In deze zaak, behandeld door het Gerechtshof 's-Hertogenbosch op 9 maart 2017, gaat het om een hoger beroep van ouders tegen een beschikking van de rechtbank Oost-Brabant van 19 augustus 2016, waarbij hun minderjarige kinderen onder toezicht zijn gesteld. De ouders, die thans in België wonen, hebben de beschikking aangevochten en betwisten de noodzaak van de ondertoezichtstelling. Het hof heeft vastgesteld dat de Nederlandse rechter bevoegd is, ondanks de verhuizing van de ouders naar België, omdat de kinderen op het moment van indienen van het verzoekschrift hun gewone verblijfplaats in Nederland hadden. De ouders hebben aangevoerd dat er geen sprake is van een situatie die de ondertoezichtstelling rechtvaardigt en dat zij bereid zijn om vrijwillige hulp te accepteren.

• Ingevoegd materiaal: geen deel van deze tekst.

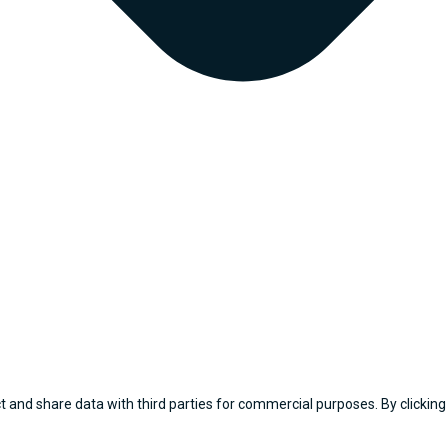
 and share data with third parties for commercial purposes. By clicking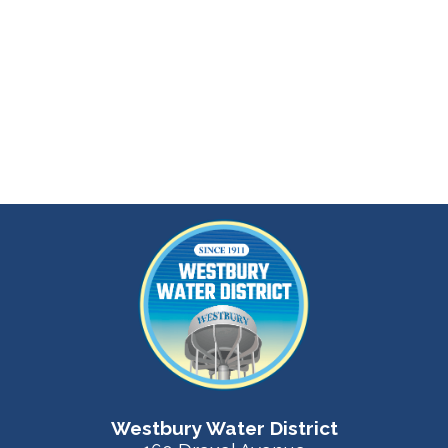
Westbury Water District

Tijdens de mondelinge behandeling op 14 februari 2017 zijn de ouders niet verschenen, maar de Raad voor de Kinderbescherming en de gecertificeerde instelling Jeugdbescherming Brabant waren wel aanwezig. Het hof heeft de zorgen van de raad over de ontwikkeling van de kinderen, die getuige zijn geweest van huiselijk geweld en andere problematische situaties, serieus genomen. De raad heeft benadrukt dat de ondertoezichtstelling noodzakelijk is om de ontwikkelingsbedreigingen van de kinderen te adresseren.
Het hof heeft geconcludeerd dat de ouders onvoldoende in staat zijn om de zorg voor hun kinderen adequaat te vervullen en dat de ondertoezichtstelling en de uithuisplaatsing van de oudste minderjarige noodzakelijk zijn voor zijn verzorging en opvoeding. De beschikking van de rechtbank is bekrachtigd, en het hof heeft de ouders in het ongelijk gesteld met betrekking tot hun verzoek om kostenvergoeding.